---------- Supplied material
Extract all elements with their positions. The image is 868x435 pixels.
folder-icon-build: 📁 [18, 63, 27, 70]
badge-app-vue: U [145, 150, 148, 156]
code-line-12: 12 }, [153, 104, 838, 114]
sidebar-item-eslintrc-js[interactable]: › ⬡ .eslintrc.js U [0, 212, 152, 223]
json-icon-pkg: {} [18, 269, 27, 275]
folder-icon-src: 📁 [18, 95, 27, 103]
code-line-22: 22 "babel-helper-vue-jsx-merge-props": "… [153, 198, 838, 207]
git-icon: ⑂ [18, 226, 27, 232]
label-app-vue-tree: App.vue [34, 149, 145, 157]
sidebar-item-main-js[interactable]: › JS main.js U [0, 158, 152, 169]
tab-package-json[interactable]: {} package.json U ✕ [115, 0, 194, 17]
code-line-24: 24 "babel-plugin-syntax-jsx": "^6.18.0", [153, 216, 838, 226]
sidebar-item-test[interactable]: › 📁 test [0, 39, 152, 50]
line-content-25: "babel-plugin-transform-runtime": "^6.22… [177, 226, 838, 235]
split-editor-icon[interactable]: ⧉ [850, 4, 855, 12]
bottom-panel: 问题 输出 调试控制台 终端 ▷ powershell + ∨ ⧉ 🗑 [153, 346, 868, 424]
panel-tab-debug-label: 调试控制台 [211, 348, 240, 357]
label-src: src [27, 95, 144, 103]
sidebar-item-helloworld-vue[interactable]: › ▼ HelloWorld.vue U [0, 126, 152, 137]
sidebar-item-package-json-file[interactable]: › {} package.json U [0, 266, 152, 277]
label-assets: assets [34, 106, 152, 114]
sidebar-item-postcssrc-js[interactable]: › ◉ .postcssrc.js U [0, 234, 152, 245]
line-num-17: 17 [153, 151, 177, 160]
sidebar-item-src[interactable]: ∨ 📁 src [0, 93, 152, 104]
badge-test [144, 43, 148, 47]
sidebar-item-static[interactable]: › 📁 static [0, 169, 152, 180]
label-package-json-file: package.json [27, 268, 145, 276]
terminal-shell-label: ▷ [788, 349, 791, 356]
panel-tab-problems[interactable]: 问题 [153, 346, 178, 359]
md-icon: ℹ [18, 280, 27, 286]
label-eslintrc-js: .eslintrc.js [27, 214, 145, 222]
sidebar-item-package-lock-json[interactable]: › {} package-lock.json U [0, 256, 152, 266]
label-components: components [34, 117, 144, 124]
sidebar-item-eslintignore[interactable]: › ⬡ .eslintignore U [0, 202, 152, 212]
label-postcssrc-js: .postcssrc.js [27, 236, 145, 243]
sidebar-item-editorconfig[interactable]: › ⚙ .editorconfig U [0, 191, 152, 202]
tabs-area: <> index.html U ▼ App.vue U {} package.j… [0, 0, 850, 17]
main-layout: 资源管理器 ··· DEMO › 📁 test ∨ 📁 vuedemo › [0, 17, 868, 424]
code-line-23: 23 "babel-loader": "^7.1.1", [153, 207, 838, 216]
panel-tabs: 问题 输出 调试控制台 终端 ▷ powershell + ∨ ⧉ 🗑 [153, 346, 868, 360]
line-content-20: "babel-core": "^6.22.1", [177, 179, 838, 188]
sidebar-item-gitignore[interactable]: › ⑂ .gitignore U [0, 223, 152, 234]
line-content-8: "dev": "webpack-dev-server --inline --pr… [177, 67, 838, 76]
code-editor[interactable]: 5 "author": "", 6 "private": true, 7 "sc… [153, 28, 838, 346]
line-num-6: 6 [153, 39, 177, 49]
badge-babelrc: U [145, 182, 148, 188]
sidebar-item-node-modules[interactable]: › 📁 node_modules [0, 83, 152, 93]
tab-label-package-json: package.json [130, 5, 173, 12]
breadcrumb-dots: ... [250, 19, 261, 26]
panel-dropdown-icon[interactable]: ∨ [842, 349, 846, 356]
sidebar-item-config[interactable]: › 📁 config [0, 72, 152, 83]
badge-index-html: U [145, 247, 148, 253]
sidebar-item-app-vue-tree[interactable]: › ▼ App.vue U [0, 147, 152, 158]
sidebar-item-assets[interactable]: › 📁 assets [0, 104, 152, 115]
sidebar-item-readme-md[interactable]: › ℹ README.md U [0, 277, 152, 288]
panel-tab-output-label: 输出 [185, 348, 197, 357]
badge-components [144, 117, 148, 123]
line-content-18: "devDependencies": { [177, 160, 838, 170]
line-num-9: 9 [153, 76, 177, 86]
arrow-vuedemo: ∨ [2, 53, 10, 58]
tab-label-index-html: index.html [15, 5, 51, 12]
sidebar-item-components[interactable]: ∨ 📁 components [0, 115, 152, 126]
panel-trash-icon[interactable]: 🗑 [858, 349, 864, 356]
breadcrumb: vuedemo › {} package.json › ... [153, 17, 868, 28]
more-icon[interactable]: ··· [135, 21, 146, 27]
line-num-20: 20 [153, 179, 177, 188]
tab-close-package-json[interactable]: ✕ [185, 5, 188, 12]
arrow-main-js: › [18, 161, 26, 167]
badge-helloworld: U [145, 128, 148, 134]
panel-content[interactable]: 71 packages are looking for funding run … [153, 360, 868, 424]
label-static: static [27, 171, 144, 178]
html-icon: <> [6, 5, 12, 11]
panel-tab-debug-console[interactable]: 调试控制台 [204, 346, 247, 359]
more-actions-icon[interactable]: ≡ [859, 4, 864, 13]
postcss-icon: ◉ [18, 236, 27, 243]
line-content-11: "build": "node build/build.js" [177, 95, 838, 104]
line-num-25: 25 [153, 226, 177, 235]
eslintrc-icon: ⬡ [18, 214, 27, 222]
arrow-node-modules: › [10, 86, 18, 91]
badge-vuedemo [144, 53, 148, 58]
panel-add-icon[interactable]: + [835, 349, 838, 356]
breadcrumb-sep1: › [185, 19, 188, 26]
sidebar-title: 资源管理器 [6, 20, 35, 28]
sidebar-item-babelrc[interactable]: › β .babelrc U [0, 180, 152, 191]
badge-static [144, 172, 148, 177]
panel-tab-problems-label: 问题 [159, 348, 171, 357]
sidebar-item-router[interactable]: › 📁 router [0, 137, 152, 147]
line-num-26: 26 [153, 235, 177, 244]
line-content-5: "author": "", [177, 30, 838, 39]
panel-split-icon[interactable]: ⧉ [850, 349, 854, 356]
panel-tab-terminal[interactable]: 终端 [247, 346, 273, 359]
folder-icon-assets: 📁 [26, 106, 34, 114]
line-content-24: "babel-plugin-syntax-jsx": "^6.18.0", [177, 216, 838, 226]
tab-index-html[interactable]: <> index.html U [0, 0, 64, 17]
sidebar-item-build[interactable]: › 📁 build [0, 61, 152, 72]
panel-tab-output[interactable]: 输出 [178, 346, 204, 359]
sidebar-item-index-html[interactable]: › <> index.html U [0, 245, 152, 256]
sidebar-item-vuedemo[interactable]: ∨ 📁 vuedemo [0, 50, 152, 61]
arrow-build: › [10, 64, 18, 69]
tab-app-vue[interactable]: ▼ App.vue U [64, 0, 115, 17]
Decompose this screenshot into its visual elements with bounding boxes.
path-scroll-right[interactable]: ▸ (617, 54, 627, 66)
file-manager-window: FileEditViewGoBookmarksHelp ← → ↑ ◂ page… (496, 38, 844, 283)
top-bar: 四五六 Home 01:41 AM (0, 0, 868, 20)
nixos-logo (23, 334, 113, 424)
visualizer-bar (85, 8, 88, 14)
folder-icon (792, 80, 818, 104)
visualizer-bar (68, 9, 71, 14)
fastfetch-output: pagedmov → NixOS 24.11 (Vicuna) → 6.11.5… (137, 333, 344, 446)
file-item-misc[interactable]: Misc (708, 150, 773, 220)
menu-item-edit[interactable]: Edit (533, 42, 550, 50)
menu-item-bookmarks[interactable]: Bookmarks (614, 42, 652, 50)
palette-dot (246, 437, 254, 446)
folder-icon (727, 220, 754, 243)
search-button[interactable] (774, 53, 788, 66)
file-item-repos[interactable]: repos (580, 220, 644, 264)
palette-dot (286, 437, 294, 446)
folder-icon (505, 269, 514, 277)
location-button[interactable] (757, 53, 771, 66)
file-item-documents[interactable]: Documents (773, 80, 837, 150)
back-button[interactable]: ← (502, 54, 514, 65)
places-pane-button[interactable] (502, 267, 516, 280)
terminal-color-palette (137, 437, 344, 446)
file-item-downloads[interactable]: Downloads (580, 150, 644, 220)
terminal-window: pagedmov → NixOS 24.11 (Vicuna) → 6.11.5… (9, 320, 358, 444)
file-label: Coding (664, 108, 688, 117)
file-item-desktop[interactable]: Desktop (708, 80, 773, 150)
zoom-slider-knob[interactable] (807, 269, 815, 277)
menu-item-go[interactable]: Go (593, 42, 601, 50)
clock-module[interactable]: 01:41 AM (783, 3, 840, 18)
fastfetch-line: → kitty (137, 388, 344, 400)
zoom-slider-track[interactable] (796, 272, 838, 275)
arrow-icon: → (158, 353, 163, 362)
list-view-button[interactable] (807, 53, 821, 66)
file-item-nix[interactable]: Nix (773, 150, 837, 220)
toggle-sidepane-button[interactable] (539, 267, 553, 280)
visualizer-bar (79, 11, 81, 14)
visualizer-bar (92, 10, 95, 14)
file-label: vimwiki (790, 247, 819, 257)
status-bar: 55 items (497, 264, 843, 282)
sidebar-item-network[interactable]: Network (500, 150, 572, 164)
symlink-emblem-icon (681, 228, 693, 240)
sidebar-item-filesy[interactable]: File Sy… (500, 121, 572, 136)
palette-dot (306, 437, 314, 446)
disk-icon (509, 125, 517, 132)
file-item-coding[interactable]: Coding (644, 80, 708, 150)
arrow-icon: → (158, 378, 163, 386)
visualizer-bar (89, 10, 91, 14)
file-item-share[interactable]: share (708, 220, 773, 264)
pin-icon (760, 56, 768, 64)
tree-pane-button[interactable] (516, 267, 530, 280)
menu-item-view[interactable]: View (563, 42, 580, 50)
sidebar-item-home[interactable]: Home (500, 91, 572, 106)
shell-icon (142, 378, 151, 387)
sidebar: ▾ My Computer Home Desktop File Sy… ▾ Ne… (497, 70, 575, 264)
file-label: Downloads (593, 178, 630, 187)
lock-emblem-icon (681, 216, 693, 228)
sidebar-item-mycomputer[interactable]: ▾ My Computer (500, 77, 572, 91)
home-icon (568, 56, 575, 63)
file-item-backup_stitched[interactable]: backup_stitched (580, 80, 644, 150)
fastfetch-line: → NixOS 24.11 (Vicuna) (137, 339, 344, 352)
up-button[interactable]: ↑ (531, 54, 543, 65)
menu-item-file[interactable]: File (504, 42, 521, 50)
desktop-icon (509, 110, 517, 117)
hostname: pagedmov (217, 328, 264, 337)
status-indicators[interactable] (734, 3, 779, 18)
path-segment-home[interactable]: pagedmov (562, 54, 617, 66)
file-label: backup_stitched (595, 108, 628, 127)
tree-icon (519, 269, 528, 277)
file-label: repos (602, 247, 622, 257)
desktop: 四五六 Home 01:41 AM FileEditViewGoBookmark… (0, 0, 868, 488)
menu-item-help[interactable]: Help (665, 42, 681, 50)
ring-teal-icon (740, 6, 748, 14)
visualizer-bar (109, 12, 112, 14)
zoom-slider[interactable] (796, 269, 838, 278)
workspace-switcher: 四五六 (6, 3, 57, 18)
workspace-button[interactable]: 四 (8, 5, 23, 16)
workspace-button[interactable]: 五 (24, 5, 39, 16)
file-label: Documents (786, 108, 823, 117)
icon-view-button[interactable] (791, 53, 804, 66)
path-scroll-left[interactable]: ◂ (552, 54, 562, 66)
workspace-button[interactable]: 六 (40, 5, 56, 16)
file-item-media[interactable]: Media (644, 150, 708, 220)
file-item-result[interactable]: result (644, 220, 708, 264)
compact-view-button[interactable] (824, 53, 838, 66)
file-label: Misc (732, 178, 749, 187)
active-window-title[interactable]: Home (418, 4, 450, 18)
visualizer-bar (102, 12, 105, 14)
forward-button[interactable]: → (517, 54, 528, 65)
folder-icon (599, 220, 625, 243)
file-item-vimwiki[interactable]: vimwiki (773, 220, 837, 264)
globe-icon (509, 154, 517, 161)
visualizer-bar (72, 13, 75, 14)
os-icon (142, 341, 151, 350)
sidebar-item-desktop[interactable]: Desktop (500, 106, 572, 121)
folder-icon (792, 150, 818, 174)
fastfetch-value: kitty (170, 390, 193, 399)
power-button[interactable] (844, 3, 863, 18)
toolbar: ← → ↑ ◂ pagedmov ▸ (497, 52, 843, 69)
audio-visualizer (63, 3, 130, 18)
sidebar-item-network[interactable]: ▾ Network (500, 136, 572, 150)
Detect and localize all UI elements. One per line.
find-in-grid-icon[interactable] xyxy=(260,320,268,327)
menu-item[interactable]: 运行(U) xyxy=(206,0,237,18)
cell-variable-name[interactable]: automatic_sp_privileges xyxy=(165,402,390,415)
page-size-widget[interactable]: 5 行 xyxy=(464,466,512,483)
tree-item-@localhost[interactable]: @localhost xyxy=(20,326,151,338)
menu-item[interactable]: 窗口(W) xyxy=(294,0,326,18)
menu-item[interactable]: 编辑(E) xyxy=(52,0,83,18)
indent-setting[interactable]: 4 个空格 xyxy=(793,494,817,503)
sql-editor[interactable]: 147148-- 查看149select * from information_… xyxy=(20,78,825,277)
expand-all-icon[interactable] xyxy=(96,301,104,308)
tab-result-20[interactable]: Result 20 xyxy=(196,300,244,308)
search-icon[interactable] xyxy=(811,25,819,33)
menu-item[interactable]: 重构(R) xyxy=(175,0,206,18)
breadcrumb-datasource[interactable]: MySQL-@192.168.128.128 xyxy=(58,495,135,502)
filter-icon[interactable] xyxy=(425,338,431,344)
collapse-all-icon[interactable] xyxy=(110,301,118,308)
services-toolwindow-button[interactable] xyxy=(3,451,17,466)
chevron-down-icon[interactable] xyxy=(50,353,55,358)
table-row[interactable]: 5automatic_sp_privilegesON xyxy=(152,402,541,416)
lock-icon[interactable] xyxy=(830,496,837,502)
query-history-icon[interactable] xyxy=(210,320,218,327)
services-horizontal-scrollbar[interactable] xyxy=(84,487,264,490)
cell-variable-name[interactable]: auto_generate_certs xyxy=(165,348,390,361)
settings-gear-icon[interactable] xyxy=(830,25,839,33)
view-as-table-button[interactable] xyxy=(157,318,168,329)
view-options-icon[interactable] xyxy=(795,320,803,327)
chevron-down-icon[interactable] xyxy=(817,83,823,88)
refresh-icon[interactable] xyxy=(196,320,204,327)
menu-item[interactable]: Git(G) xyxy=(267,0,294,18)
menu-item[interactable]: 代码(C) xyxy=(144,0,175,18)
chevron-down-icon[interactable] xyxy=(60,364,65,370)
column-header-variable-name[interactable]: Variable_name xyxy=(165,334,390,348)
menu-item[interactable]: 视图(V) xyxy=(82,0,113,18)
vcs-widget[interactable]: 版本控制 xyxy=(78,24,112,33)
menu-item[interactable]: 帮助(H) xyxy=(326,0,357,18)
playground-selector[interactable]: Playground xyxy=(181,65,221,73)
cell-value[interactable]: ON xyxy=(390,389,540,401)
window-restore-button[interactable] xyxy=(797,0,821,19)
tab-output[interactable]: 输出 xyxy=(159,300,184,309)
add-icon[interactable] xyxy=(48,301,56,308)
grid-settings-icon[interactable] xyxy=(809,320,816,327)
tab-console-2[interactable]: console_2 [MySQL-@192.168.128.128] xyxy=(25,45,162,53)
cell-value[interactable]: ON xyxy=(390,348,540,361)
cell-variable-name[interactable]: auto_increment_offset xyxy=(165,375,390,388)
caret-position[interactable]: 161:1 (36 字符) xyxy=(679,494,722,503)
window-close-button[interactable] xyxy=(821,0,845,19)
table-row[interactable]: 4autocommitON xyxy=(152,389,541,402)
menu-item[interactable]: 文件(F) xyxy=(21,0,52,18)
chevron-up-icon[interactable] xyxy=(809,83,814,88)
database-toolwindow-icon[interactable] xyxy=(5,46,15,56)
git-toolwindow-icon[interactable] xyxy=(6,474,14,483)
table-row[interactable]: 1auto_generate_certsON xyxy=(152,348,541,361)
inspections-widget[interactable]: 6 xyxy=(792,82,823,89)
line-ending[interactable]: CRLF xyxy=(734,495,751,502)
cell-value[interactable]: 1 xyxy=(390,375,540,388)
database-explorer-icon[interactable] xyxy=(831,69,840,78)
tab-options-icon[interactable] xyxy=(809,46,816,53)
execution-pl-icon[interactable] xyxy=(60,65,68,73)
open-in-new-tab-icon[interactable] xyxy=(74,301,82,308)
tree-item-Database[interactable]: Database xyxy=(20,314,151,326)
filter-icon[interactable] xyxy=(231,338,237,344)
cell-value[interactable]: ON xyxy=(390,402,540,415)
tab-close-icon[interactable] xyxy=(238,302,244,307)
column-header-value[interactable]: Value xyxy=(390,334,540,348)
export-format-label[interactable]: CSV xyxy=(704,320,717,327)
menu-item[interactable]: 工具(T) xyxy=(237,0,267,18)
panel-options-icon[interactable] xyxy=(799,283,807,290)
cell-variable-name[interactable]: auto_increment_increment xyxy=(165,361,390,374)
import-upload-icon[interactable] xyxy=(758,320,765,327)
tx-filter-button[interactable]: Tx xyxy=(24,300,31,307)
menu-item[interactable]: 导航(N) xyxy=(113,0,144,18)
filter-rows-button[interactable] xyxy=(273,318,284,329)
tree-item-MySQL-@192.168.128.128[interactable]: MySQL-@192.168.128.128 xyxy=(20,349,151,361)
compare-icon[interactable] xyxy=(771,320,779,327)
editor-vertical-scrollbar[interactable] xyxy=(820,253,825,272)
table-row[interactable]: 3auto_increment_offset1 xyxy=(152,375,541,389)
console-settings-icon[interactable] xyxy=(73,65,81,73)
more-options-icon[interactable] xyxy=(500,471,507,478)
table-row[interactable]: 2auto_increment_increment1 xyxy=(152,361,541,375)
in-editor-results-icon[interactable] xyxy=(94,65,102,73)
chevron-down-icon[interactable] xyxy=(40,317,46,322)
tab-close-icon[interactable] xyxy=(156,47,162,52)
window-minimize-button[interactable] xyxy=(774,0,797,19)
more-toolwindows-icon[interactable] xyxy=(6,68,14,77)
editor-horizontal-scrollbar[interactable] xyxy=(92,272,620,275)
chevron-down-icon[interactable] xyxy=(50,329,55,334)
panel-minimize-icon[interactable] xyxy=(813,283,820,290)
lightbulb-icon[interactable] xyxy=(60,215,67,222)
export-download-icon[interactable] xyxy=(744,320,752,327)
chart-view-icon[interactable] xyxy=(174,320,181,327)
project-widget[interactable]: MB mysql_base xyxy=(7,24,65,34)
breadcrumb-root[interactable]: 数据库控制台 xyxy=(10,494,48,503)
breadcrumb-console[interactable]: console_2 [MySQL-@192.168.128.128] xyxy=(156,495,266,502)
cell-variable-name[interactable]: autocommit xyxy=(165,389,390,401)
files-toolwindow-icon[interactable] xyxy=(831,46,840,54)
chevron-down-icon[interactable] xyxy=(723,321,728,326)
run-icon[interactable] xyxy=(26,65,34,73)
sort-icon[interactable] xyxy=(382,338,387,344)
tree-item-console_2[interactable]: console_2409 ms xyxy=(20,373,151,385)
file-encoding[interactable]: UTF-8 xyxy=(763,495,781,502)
--------------------
Required action: Each line of the listing that includes the word "components" should be copied out.

Problem solution:
label-components: components [34, 117, 144, 124]
badge-components [144, 117, 148, 123]
sidebar-item-components[interactable]: ∨ 📁 components [0, 115, 152, 126]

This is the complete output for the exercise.